US 3993838 A
Phosphor grains coated with wax or plastic coating compositions comprising hydrocarbons are useful as tagging phosphors for explosives. The coating composition can incorporate UV opacifiers, coloring agents or antistatic agents, or mixtures of them.
1. A coated phosphor grain adapted for incorporation in an explosive material to serve as a tagging agent and to furnish information thereon;
said coating having a melting point of at least 70 essentially of low molecular weight polyethylene and an antistatic agent.
2. The coated phosphor of claim 1 wherein the coating includes a UV opacifier.
3. The coated phosphor of claim 1 wherein the coating includes a coloring material as a camouflaging agent.
4. The coated phosphor of claim 1 wherein the antistatic agent comprises a long chain fatty acid amide.
Reference is made to application Ser. No. 554,834 to Heytmeijer and Panaccione, filed Mar. 3, 1975, now U.S. Pat. No. 3,961,106 relating to a spray method and apparatus for producing wax or plastic coated phosphor grains.
This invention relates to wax or plastic coated phosphor grains adapted to be employed in explosives as tagging agents. The coating comprises hydrocarbons and serves to lessen the sensitivity of an explosive/phosphor grain mixture. The coating may contain UV opacifying agents, coloring agents or antistatic agents, or mixtures thereof.
Hard phosphor grains effectively serve to tag explosives to identify them so that the source can be traced after an explosion. However, they increase the sensitivity of the explosive to impact and friction. Coating the phosphor grains with a coating comprising a wax or plastic, and preferably comprising hydrocarbons, serves to lessen the sensitivity of an explosive composition containing the tagging phosphors.
In order to mask the coated phosphor grains, a UV opacifier or a coloring agent may be added to the coating composition. An important additive is an antistatic agent to eliminate electrostatic charges which are generated when coatings such as polyethylene are employed. Electrostatic charges are dangerous in the manufacture of explosives and in addition are harmful in the manufacturing process by attracting foreign matter, etc.
Among the objects of the invention are:
1. To provide a hard phosphor grain coated with wax or plastic and useful for tagging explosives.
2. To provide a coating layer in (1) of a wax or plastic composition having a high specific heat.
3. To provide a coating layer as in (2) wherein the wax or plastic composition comprises a hydrocarbon.
4. To provide a coating layer as in (3) comprising a low molecular weight polyethylene, or paraffin and microcrystalline wax with one or more of carnauba wax, low molecular weight polyethylene or ethylene/vinyl copolymer.
5. To provide a coating as in (3) wherein the coating is a paraffin wax coated with graphite.
6. To provide a coating as in (1) to (5) wherein a UV opacifier or a coloring agent or an antistatic agent or mixtures thereof is included.
Further objects will become apparent from the following description of the invention and the claims appended thereto.
U.S. Pat.

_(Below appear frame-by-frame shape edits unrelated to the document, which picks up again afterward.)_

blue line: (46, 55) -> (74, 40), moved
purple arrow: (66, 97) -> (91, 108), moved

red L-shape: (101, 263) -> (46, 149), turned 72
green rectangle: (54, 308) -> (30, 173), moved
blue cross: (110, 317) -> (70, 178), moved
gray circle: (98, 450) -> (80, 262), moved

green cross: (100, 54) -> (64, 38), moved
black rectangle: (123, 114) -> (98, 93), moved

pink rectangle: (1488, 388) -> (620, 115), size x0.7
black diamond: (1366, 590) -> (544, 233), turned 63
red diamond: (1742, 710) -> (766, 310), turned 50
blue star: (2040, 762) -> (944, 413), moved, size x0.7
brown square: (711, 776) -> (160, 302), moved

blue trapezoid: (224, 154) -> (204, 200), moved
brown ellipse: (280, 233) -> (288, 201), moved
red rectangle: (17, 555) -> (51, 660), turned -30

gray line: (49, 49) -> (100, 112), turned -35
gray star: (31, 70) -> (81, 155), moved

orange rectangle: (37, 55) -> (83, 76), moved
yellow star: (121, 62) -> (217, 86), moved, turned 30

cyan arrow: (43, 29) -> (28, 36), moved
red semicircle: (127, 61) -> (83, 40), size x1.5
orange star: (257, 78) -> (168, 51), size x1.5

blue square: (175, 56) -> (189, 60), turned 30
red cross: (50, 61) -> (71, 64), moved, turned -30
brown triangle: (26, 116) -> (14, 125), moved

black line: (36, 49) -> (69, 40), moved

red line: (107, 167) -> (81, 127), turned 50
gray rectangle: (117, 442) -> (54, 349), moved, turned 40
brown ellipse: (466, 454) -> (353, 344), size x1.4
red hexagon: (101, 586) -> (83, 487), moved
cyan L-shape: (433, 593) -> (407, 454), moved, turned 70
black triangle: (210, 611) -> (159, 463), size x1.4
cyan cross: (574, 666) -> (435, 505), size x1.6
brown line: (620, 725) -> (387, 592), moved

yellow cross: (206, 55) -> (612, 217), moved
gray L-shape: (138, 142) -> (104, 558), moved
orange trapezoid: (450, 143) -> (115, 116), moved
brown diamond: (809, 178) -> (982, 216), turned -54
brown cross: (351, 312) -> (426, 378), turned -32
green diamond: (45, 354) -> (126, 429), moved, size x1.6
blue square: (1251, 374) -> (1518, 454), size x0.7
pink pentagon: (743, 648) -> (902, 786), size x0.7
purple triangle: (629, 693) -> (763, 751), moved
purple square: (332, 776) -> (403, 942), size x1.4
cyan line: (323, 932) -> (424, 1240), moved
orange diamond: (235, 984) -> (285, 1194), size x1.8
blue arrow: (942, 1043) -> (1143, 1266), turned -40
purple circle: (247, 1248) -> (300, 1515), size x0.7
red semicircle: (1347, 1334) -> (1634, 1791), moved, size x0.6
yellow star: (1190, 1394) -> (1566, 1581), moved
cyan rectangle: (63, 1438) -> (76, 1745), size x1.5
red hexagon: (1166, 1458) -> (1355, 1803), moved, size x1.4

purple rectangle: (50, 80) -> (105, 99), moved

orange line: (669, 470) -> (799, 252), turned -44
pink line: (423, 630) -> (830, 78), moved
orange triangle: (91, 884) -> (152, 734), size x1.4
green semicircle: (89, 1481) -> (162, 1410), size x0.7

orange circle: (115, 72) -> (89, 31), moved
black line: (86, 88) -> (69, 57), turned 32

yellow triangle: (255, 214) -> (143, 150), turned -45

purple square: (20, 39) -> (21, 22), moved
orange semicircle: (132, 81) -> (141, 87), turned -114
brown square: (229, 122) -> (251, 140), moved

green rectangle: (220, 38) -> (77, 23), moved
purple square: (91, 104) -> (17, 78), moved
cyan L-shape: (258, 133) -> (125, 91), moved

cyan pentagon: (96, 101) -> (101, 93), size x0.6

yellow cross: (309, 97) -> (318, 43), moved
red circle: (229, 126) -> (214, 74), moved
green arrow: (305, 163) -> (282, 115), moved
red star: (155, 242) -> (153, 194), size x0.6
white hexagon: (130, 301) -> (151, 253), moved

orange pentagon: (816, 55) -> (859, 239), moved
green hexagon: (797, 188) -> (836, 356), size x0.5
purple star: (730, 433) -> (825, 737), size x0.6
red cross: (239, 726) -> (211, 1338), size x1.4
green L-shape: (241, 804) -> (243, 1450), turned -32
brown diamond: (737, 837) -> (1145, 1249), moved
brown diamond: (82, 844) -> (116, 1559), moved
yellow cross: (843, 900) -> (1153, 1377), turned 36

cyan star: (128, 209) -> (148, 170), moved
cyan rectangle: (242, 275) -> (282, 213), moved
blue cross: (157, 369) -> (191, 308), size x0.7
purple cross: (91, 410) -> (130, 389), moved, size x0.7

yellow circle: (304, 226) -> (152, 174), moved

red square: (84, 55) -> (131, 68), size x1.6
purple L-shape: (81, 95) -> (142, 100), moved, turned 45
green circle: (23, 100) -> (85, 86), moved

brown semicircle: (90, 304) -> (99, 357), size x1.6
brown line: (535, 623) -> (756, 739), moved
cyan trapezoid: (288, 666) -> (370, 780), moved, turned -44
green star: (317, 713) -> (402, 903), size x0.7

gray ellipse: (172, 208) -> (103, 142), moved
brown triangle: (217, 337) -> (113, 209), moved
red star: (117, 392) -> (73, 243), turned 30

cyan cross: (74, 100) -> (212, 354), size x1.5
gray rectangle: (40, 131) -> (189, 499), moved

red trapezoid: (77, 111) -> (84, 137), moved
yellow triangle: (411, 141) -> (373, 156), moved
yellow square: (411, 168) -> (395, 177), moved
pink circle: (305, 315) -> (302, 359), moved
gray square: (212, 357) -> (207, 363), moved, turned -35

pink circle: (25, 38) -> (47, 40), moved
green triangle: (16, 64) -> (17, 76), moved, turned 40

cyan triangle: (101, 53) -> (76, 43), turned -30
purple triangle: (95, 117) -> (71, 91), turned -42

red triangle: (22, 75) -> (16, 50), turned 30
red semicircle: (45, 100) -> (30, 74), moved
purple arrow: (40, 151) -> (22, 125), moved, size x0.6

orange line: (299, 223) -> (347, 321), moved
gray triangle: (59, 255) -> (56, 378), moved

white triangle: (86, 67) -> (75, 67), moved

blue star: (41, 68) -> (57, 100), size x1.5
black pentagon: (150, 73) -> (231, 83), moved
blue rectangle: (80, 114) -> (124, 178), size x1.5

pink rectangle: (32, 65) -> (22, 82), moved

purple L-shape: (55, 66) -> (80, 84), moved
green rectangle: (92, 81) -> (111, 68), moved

No. 3,772,099, issued Nov. 13, 1973 to Fredrick M. Ryan and Robert C. Miller and assigned to Westinghouse Electric Corporation is incorporated by reference herewith. This patent describes fluorescent tagging means for explosives to provide post detonation information comprising (1) a spotting phosphor which can be excited by UV radiation to provide a bandtype emission and (2) a coding phosphor which emits a line-type emission.
Both phosphors are incorporated into cemented phosphor grains of fine particle size which are dispersed in the explosive. After an explosion, phosphor grains can be located by UV irradiation of the spotting phosphor and the information on the coding phosphor can then be decoded.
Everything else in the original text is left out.